CED, Cassazione, 2020

In tema di IVA, l'Amministrazione finanziaria, se contesta che la fatturazione attenga a operazioni soggettivamente inesistenti, ha l'onere di provare, non solo l'oggettiva fittizietà del fornitore, ma anche la consapevolezza del destinatario che l'operazione si inseriva in una evasione dell'imposta, dimostrando, anche in via presuntiva, che il contribuente era a conoscenza, o avrebbe dovuto esserlo, usando l'ordinaria diligenza in ragione della qualità professionale ricoperta, della sostanziale inesistenza del contraente. Una volta assolto tale onere, grava sul contribuente la prova contraria di avere adoperato la diligenza massima esigibile da un operatore accorto, secondo criteri di ragionevolezza e di proporzionalità in rapporto alle circostanze del caso concreto, non potendo tale onere ritenersi assolto con l'esibizione della fattura ovvero in ragione della regolarità formale delle scritture contabili o dei mezzi di pagamento adoperati, che vengono di regola utilizzati proprio allo scopo di far apparire reale un'operazione fittizia.

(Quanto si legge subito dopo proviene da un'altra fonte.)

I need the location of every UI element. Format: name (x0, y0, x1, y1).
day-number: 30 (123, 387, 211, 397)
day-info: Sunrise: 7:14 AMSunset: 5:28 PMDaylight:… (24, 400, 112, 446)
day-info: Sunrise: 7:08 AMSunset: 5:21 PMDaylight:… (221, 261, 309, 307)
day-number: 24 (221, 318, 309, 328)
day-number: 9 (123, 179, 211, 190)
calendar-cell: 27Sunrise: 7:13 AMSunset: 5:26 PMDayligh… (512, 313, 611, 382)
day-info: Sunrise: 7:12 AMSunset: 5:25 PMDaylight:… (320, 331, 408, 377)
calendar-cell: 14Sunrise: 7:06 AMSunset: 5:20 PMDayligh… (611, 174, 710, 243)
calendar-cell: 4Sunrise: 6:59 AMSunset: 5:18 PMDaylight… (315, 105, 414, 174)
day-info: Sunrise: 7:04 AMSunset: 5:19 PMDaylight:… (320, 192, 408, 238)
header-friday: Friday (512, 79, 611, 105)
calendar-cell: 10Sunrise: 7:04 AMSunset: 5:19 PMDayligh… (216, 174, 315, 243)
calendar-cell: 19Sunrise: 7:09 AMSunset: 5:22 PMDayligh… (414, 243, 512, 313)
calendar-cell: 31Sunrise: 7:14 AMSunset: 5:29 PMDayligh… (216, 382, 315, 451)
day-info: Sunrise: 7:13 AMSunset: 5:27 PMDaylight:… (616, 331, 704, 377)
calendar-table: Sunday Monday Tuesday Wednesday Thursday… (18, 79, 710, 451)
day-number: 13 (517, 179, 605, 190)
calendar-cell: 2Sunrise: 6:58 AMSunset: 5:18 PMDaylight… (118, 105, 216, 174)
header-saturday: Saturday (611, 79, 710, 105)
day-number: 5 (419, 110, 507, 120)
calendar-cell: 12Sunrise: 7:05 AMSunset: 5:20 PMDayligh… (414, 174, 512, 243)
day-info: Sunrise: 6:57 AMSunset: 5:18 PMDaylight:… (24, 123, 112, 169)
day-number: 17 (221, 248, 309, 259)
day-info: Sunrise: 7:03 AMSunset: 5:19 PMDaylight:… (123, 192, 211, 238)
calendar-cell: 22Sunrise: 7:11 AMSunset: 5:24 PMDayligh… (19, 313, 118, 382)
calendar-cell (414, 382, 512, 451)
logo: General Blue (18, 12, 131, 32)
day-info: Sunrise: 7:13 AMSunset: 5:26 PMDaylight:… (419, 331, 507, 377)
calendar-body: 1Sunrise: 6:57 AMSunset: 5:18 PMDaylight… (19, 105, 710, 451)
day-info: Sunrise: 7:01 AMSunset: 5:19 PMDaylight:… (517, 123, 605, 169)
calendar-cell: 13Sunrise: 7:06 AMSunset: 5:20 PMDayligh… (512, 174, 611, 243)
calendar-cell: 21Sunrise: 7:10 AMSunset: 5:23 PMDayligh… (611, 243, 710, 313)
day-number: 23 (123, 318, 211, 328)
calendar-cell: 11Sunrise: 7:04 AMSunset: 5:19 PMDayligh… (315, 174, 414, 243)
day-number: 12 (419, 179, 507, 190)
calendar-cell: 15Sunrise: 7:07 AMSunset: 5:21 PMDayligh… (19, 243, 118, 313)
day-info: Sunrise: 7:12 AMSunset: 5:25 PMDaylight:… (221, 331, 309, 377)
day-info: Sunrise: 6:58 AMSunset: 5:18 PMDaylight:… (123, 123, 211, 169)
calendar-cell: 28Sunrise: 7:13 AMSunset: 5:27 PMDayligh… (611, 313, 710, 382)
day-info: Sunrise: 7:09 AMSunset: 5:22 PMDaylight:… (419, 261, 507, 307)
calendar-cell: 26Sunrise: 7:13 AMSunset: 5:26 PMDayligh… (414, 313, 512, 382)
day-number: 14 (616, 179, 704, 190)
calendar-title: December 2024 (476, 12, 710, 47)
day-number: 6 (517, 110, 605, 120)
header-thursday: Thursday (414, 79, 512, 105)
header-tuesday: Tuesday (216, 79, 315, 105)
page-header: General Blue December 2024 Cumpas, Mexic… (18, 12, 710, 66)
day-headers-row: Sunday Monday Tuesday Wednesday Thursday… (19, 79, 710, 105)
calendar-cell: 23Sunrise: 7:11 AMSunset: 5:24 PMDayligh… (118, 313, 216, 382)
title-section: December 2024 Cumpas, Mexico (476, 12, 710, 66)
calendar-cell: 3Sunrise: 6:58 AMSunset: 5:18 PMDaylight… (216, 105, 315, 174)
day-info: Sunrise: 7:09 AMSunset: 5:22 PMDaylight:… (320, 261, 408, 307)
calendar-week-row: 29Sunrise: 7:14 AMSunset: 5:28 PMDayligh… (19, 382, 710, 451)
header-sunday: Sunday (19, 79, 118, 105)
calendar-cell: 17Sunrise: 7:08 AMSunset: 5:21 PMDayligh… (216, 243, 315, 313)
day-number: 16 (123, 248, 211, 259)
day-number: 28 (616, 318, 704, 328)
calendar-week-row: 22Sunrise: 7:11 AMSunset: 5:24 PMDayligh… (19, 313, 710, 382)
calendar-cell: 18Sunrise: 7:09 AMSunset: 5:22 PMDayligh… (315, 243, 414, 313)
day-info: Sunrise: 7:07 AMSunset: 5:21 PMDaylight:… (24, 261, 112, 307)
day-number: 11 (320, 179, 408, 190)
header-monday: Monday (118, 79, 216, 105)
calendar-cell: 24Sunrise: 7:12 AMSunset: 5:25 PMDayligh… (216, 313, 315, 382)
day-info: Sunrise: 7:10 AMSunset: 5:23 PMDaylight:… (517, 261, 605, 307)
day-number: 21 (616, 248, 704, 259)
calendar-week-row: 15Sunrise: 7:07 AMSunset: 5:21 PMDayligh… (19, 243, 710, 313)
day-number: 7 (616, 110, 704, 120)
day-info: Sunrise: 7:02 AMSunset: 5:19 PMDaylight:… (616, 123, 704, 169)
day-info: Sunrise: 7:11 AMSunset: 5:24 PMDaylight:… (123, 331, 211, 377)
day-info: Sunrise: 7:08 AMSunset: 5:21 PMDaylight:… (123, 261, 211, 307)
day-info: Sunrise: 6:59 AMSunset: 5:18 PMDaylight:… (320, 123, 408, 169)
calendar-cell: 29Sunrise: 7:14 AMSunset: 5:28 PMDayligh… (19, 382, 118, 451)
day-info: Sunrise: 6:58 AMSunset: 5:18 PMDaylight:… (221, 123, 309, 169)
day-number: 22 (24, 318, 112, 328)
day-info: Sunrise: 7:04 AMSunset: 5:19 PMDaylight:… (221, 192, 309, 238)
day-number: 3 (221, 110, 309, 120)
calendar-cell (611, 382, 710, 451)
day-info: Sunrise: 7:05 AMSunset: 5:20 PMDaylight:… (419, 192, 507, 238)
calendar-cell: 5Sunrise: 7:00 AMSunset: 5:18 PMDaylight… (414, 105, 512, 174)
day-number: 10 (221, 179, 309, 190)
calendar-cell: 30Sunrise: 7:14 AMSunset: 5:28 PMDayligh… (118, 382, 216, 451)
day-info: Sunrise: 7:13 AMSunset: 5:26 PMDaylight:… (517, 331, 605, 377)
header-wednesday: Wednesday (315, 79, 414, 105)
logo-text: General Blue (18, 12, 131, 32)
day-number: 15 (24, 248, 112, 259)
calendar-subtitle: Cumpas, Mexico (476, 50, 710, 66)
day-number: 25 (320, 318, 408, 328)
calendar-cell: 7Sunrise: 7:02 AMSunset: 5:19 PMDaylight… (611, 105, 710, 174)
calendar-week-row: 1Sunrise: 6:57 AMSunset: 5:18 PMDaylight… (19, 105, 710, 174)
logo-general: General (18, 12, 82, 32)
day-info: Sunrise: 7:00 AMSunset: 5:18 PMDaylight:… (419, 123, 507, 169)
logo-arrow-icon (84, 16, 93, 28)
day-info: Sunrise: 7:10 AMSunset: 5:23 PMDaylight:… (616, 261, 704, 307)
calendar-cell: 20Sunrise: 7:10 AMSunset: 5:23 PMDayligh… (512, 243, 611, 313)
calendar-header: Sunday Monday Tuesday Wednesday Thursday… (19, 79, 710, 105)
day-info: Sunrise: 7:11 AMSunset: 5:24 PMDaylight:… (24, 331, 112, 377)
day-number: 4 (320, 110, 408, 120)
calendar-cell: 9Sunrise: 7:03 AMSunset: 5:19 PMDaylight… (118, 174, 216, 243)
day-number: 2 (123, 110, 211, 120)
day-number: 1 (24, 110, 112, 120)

Massima redatta a cura del Ce.R.D.E.F.

L'Amministrazione finanziaria, se contesta che la fatturazione attenga ad operazioni soggettivamente inesistenti, inserite o meno nell'ambito di una frode carosello, ha l'onere di provare, non solo l'oggettiva fittizietà del fornitore, ma anche la consapevolezza del destinatario che l'operazione si inseriva in una evasione dell'imposta, dimostrando, anche in via presuntiva, in base ad elementi oggettivi e specifici, che il contribuente era a conoscenza, o avrebbe dovuto esserlo, usando l'ordinaria diligenza in ragione della qualità professionale ricoperta, della sostanziale inesistenza del contraente; ove l'Amministrazione assolva a detto onere istruttorio, grava sul contribuente la prova contraria di avere adoperato, per non essere coinvolto in un'operazione volta ad evadere l'imposta, la diligenza massima esigibile da un operatore accorto, secondo criteri di ragionevolezza e di proporzionalità in rapporto alle circostanze del caso concreto, non assumendo rilievo, a tal fine, nè la regolarità della contabilità e dei pagamenti, nè la mancanza di benefici dalla rivendita delle merci o dei servizi. Nel caso di specie l'unica circostanza valorizzata è stata collegata alla carenza di sede operativa adeguata allo svolgimento dell'attività asseritamente svolta. Tale constatazione è da se sola inidonea a costituire prova presuntiva, in ordine allo stato soggettivo del contraente, di consapevolezza che l'operazione si inseriva in una evasione dell'imposta.

Massima redatta a cura del Ce.R.D.E.F.